“Lulusan ilmu politik jadi apa?” tanya alumnus kampus kepada saya di tengah jeda seminar. Karena sebelumnya dia bercanda bahwa ilmu politik itu mengajari orang “cara berbohong”, saya jawab dengan bergurau juga: “Entah, mungkin bagi-bagi kaos partai.”
Saya santai menanggapi itu karena saya tak punya tekanan untuk membuktikan apa pun. Tepatnya lagi, saya sudah terbiasa mendapatkan pertanyaan seperti itu. Kami yang menekuni humaniora sudah terbiasa.
Seorang teman dari jurusan sosiologi pernah bercerita mengalami hal yang sama. Begitu pula teman-teman dari jurusan sastra dan sejarah. Jangan tanya soal beban teman saya yang berada di jurusan filsafat. Bagaimanapun, kami tak menyesali keputusan kami.
Mungkin satu-satunya hal yang mengganggu kami adalah bahwa stigma tersebut menjadikan adik-adik kami enggan (atau ragu-ragu) untuk belajar humaniora. Mereka khawatir anggapan orang benar: humaniora makin tak relevan, tak perlu, dan kuno.
Bagaimana mungkin mempelajari sastra bisa mempersiapkan kita untuk hidup? Pekerjaan apa yang ada untuk lulusan sosiologi? Mengapa repot-repot menekuni filsafat dari dua ribu tahun lalu ketika kita bisa belajar sains mutakhir?
Kita diberitahu bahwa dunia kini mencari ilmuwan data, pengembang software, dan ekonom, bukan lulusan ilmu politik yang mengobrol tentang Machiavelli atau Hobbes di tengah makan malam. Konon, humaniora tak berguna secara ekonomi.
Sedari dulu, humaniora memang punya masalah kredibilitas. Publik kurang percaya terhadap proses penyelidikan dan kesimpulan para ahli humaniora, yang katanya lebih mirip “opini sok tahu” daripada penyelidikan ilmiah yang nyata dan metodis.
Di sini saya tak mengatakan bahwa humaniora sebenarnya lebih unggul ketimbang sains, atau sebaliknya. Alih-alih, saya akan menunjukkan bahwa keduanya punya nilai yang setara dan memecahkan masalah yang berbeda, tapi seringnya saling melengkapi.

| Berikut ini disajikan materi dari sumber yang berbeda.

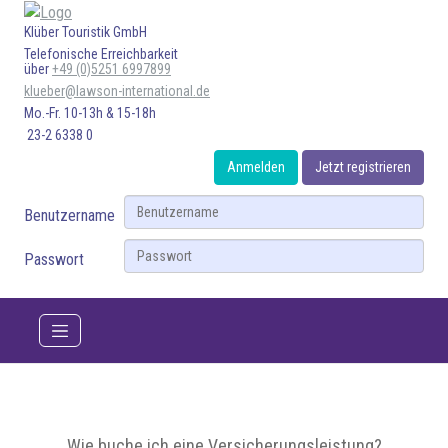
Klüber Touristik GmbH
Telefonische Erreichbarkeit
über
+49 (0)5251 6997899
klueber@lawson-international.de
Mo.-Fr. 10-13h & 15-18h
23-2 6338 0
Anmelden
Jetzt registrieren
Benutzername
Passwort
Wie buche ich eine Versicherungsleistung?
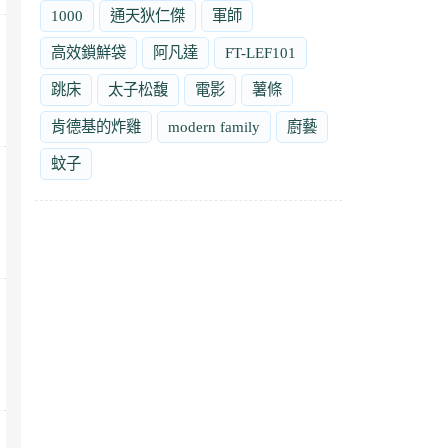
1000
通天狄仁傑
軍師
高效鎖鮮袋
阿凡達
FT-LEF101
跳床
太子松馥
電影
薯條
肯德基的炸雞
modern family
廚藝
蚊子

Tentu saja, seperti para pembaharu pendidikan, saya sama terpesonanya dengan tujuan produktivitas ekonomi; pendidikan memang harus menunjang karier kita. Namun, fokus pada bidang STEM belaka, menurut saya, justru tak akan membuat tujuan itu berhasil.

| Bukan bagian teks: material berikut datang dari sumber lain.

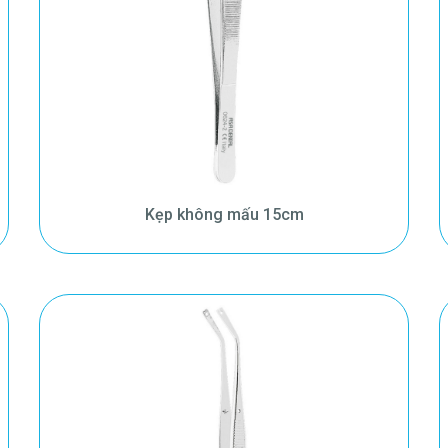
Kẹp không mấu 15cm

Kebutuhan di masa depan melampaui STEM
Berkaca dari dunia terkini, pekerjaan di masa depan tampaknya akan didominasi oleh pekerjaan STEM (Science, Technology, Engineering, Math). Permintaan pasar global telah mengerucut pada kemahiran ilmiah dan teknis sebagai kemampuan utama.